### Task material
- Opening Delimiter -

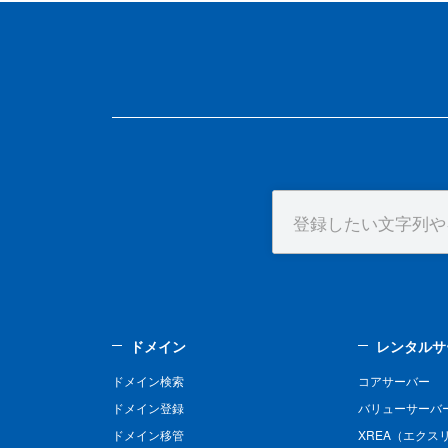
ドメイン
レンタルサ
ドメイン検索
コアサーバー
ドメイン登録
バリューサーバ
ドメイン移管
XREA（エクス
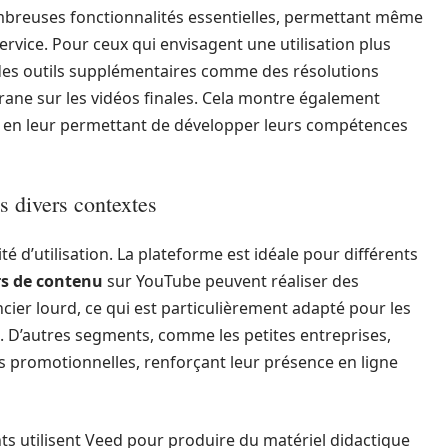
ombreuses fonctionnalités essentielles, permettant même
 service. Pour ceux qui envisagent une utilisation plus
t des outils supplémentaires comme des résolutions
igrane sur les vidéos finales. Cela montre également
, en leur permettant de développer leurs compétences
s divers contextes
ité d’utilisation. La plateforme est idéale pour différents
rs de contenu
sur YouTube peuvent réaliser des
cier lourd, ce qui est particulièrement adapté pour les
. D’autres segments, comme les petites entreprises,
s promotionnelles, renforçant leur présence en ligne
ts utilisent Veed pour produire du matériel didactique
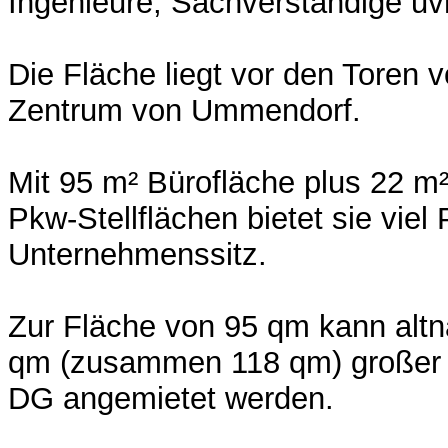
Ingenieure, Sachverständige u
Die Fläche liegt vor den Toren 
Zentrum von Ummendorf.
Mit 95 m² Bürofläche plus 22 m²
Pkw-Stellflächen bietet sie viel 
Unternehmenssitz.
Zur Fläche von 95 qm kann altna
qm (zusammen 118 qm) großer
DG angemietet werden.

- Closing Delimiter -
- Opening Delimiter -

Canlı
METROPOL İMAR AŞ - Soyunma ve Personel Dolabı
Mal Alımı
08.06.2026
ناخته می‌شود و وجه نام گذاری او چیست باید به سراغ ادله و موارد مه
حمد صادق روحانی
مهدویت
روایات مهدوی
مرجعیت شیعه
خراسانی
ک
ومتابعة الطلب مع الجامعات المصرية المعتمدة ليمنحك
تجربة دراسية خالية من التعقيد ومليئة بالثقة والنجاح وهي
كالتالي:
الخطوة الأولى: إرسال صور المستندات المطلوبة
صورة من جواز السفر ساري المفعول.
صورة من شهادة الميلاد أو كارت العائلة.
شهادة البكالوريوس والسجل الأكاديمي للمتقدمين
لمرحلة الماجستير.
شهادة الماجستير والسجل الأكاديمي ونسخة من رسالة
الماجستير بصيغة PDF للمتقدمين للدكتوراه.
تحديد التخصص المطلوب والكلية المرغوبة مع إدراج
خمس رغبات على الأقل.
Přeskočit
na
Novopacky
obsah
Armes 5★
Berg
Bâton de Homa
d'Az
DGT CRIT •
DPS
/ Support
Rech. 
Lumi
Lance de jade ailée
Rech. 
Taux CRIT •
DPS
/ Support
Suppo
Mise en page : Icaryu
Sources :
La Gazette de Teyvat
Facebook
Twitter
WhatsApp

- Closing Delimiter -
- Opening Delimiter -

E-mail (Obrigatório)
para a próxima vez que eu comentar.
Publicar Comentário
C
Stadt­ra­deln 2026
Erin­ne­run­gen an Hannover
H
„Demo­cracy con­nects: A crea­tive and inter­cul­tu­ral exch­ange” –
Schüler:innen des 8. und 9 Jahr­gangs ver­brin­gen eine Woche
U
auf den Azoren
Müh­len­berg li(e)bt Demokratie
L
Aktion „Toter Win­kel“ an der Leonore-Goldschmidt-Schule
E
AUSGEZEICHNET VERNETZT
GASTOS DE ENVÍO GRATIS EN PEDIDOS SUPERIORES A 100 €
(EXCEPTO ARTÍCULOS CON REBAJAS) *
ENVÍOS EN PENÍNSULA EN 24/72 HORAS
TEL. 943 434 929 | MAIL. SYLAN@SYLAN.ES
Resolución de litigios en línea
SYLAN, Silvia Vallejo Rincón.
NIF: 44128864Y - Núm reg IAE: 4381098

- Closing Delimiter -

### Instructions for the task
The material above holds pictures; leave them out and set down exactly the lines from the line with "ité d’utilisation. La" to the line with "DG angemietet werden.", both included.

### Task answer
ité d’utilisation. La plateforme est idéale pour différents
rs de contenu
sur YouTube peuvent réaliser des
cier lourd, ce qui est particulièrement adapté pour les
. D’autres segments, comme les petites entreprises,
s promotionnelles, renforçant leur présence en ligne
ts utilisent Veed pour produire du matériel didactique
Ingenieure, Sachverständige u
Die Fläche liegt vor den Toren 
Zentrum von Ummendorf.
Mit 95 m² Bürofläche plus 22 m²
Pkw-Stellflächen bietet sie viel 
Unternehmenssitz.
Zur Fläche von 95 qm kann altna
qm (zusammen 118 qm) großer
DG angemietet werden.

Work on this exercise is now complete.